[dm-devel] [Gluster-devel] Puppet-Gluster+ThinP

Thu Apr 24 12:03:57 UTC 2014

On Thu, 24 Apr 2014, James wrote:

> Date: Thu, 24 Apr 2014 01:59:21 -0400
> From: James <purpleidea at gmail.com>
> To: Ric Wheeler <rwheeler at redhat.com>
> Cc: Paul Cuzner <pcuzner at redhat.com>,
>     Gluster Devel <gluster-devel at nongnu.org>,
>     device-mapper development <dm-devel at redhat.com>,
>     Lukas Czerner <lczerner at redhat.com>
> Subject: Re: [Gluster-devel] Puppet-Gluster+ThinP
> 
> On Sun, Apr 20, 2014 at 8:44 PM, Ric Wheeler <rwheeler at redhat.com> wrote:
> > On 04/20/2014 05:11 PM, James wrote:
> >>
> >> On Sun, Apr 20, 2014 at 7:59 PM, Ric Wheeler <rwheeler at redhat.com> wrote:
> >>>
> >>> The amount of space you set aside is very much workload dependent (rate
> >>> of
> >>> change, rate of deletion, rate of notifying the storage about the freed
> >>> space).
> >>
> >>  From the Puppet-Gluster perspective, this will be configurable.
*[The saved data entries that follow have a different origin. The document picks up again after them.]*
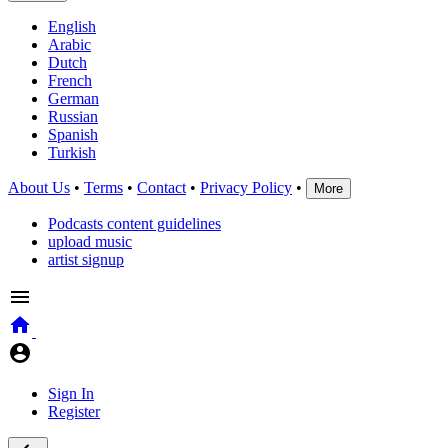
English
Arabic
Dutch
French
German
Russian
Spanish
Turkish
About Us
•
Terms
•
Contact
•
Privacy Policy
•
More
Podcasts content guidelines
upload music
artist signup
Sign In
Register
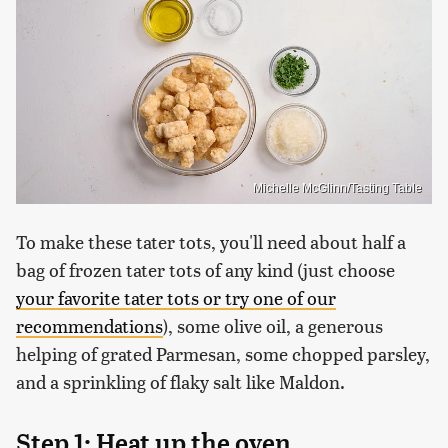
Michelle McGlinn/Tasting Table
To make these tater tots, you'll need about half a
bag of frozen tater tots of any kind (just choose
your favorite tater tots or try one of our
recommendations
), some olive oil, a generous
helping of grated Parmesan, some chopped parsley,
and a sprinkling of flaky salt like Maldon.
Step 1: Heat up the oven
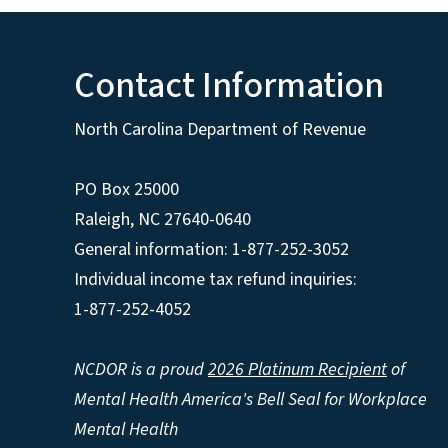
Contact Information
North Carolina Department of Revenue
PO Box 25000
Raleigh
,
NC
27640-0640
General information: 1-877-252-3052
Individual income tax refund inquiries:
1-877-252-4052
NCDOR is a proud
2026 Platinum Recipient
of
Mental Health America's Bell Seal for Workplace
Mental Health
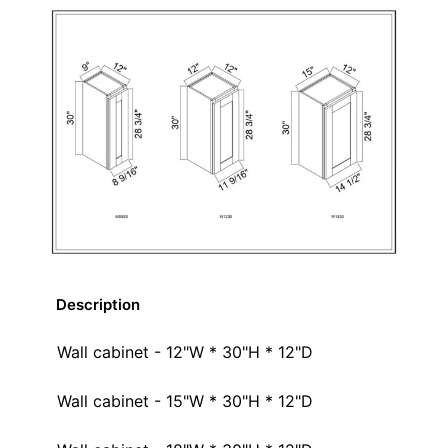
Description
Wall cabinet - 12"W * 30"H * 12"D
Wall cabinet - 15"W * 30"H * 12"D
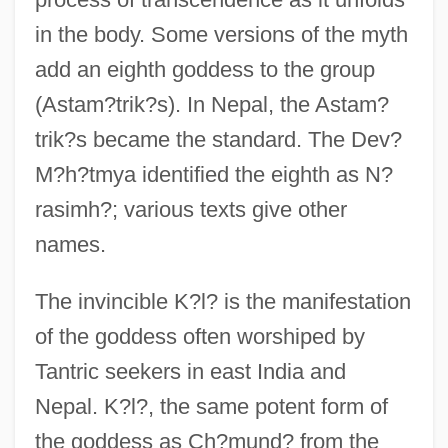
in the body. Some versions of the myth
add an eighth goddess to the group
(Astam?trik?s). In Nepal, the Astam?
trik?s became the standard. The Dev?
M?h?tmya identified the eighth as N?
rasimh?; various texts give other
names.
The invincible K?l? is the manifestation
of the goddess often worshiped by
Tantric seekers in east India and
Nepal. K?l?, the same potent form of
the goddess as Ch?mund? from the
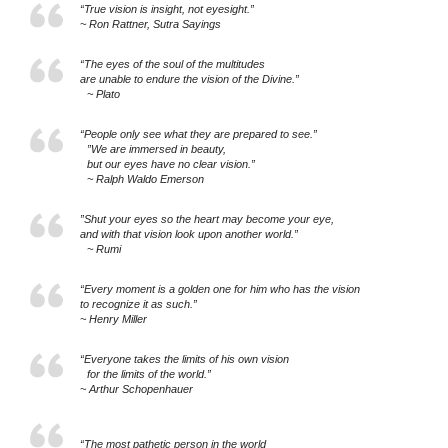
“True vision is insight, not eyesight.”
~ Ron Rattner, Sutra Sayings
“The eyes of the soul of the multitudes
are unable to endure the vision of the Divine.”
~ Plato
“People only see what they are prepared to see.”
”We are immersed in beauty,
but our eyes have no clear vision.”
~ Ralph Waldo Emerson
”Shut your eyes so the heart may become your eye,
and with that vision look upon another world.”
~ Rumi
“Every moment is a golden one for him who has the vision
to recognize it as such.”
~ Henry Miller
“Everyone takes the limits of his own vision
for the limits of the world.”
~ Arthur Schopenhauer
“The most pathetic person in the world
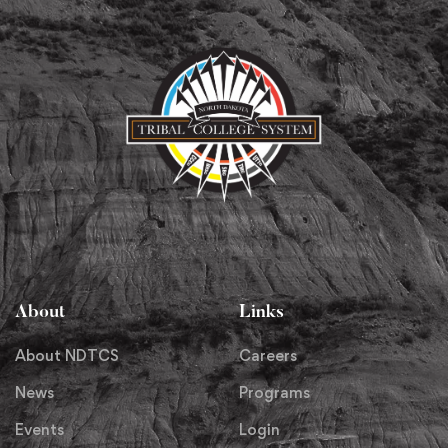
About
Links
About NDTCS
Careers
News
Programs
Events
Login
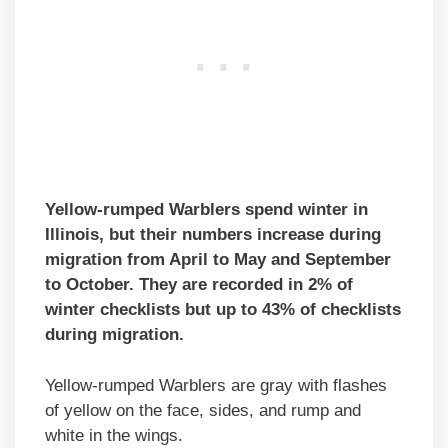
Yellow-rumped Warblers spend winter in
Illinois, but their numbers increase during
migration from April to May and September
to October. They are recorded in 2% of
winter checklists but up to 43% of checklists
during migration.
Yellow-rumped Warblers are gray with flashes
of yellow on the face, sides, and rump and
white in the wings.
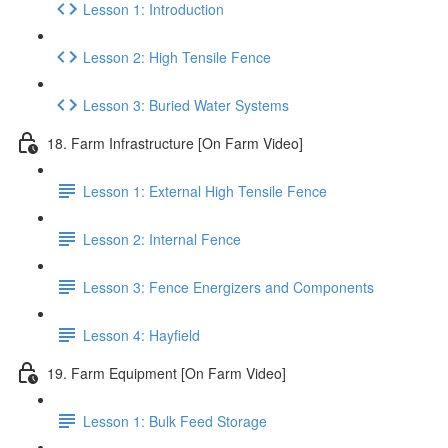
Lesson 1: Introduction
Lesson 2: High Tensile Fence
Lesson 3: Buried Water Systems
18. Farm Infrastructure [On Farm Video]
Lesson 1: External High Tensile Fence
Lesson 2: Internal Fence
Lesson 3: Fence Energizers and Components
Lesson 4: Hayfield
19. Farm Equipment [On Farm Video]
Lesson 1: Bulk Feed Storage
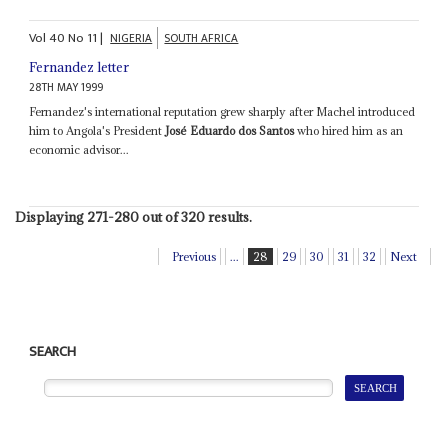
Vol
40
No
11
|
NIGERIA
SOUTH AFRICA
Fernandez letter
28TH MAY 1999
Fernandez's international reputation grew sharply after Machel introduced
him to Angola's President
José Eduardo dos Santos
who hired him as an
economic advisor...
Displaying 271-280 out of 320 results.
Previous
...
28
29
30
31
32
Next
SEARCH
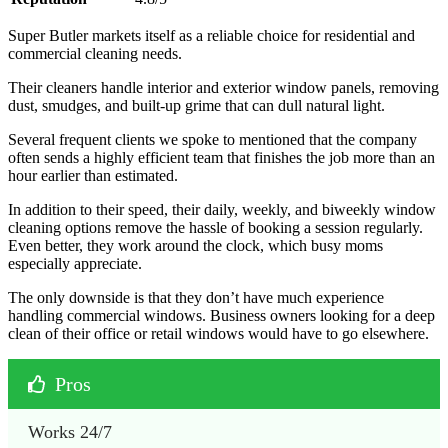
Super Butler markets itself as a reliable choice for residential and
commercial cleaning needs.
Their cleaners handle interior and exterior window panels, removing
dust, smudges, and built-up grime that can dull natural light.
Several frequent clients we spoke to mentioned that the company
often sends a highly efficient team that finishes the job more than an
hour earlier than estimated.
In addition to their speed, their daily, weekly, and biweekly window
cleaning options remove the hassle of booking a session regularly.
Even better, they work around the clock, which busy moms
especially appreciate.
The only downside is that they don’t have much experience
handling commercial windows. Business owners looking for a deep
clean of their office or retail windows would have to go elsewhere.
Pros
Works 24/7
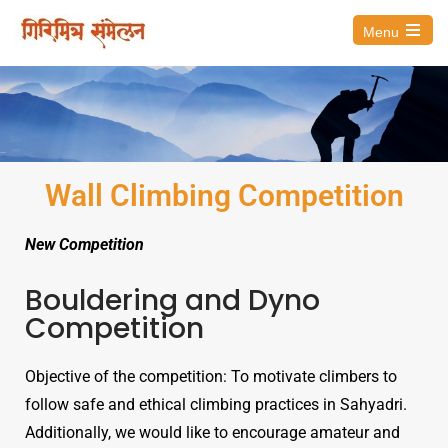
Menu
Wall Climbing Competition
New Competition
Bouldering and Dyno
Competition
Objective of the competition: To motivate climbers to
follow safe and ethical climbing practices in Sahyadri.
Additionally, we would like to encourage amateur and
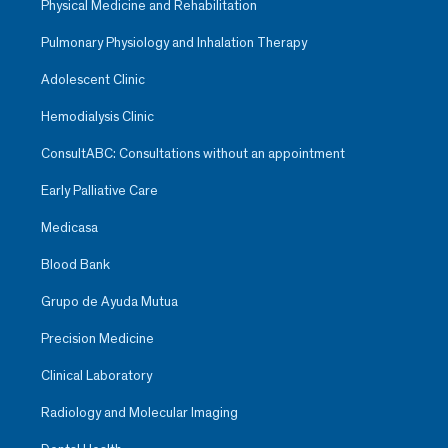
Physical Medicine and Rehabilitation
Pulmonary Physiology and Inhalation Therapy
Adolescent Clinic
Hemodialysis Clinic
ConsultABC: Consultations without an appointment
Early Palliative Care
Medicasa
Blood Bank
Grupo de Ayuda Mutua
Precision Medicine
Clinical Laboratory
Radiology and Molecular Imaging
I
> >> would like to set a vaguely sensible default though, which I don't
> >> have at the moment.
> >
> >
> > This will require a bit of thinking as you have noticed, but let's start
> > with some definitions.
> >
> > The basic use case is one file system backed by an exclusive dm-thinp target
> > (no other file system writing to that dm-thinp pool or contending for
> > allocation).
> >
> > The goal is to get an alert in time to intervene before things get ugly, so
> > we are hoping to get a sense of rate of change in the file system and how
> > long any snapshot will be retained for.
> >
> > For example, if we have a 10TB file system (presented as such to the user)
> > and we write say 500GB of new data/day, daily snapshots will need that space
> > for as long as we retain them.  If you write much less (5GB/day), it will
> > clearly take a lot less.
> >
> > The above makes this all an effort to predict the future, but that is where
> > the watermark alert kicks in to help us recover from a bad prediction.
> >
> > Maybe we use a default of setting aside 20% of raw capacity for snapshots
> > and set that watermark at 90% full?  For a lot of use people, I suspect a
> > fairly low rate of change and that means pretty skinny snapshots.
> >
> > We will clearly need to have a lot of effort here in helping explain this to
> > users so they can make the trade off for their particular use case.
> >
> >
> >>
> >>> Keep in mind with snapshots (and thinly provisioned storage, whether
> >>> using a
> >>> software target or thinly provisioned array) we need to issue the
> >>> "discard"
> >>> commands down the IO stack in order to let the storage target reclaim
> >>> space.
> >>>
> >>> That typically means running the fstrim command on the local file system
> >>> (XFS, ext4, btrfs, etc) every so often. Less typically, you can mount
> >>> your
> >>> local file system with "-o discard" to do it inband (but that comes at a
> >>> performance penalty usually).
> >>
> >> Do you think it would make sense to have Puppet-Gluster add a cron job
> >> to do this operation?
> >> Exactly what command should run, and how often? (Again for having
> >> sensible defaults.)
> >
> >
> > I think that we should probably run fstrim once a day or so (hopefully late
> > at night or off peak)?  Adding in Lukas who lead a lot of the discard work.
> 
> I decided I'd kick off this party by writing a patch, and opening a
> bug against my own product (is it cool to do that?)
> Bug is: https://bugzilla.redhat.com/show_bug.cgi?id=1090757
> Patch is: https://github.com/purpleidea/puppet-gluster/commit/1444914fe5988cc285cd572e3ed1042365d58efd
> Please comment on the bug if you have any advice or recommendations
> about fstrim.

This is a good workaround (assuming that ${valid_path} is a
mountpoint of the file system on top of the thinp), but eventually I think
it would be great if this could be done automatically on the lower level.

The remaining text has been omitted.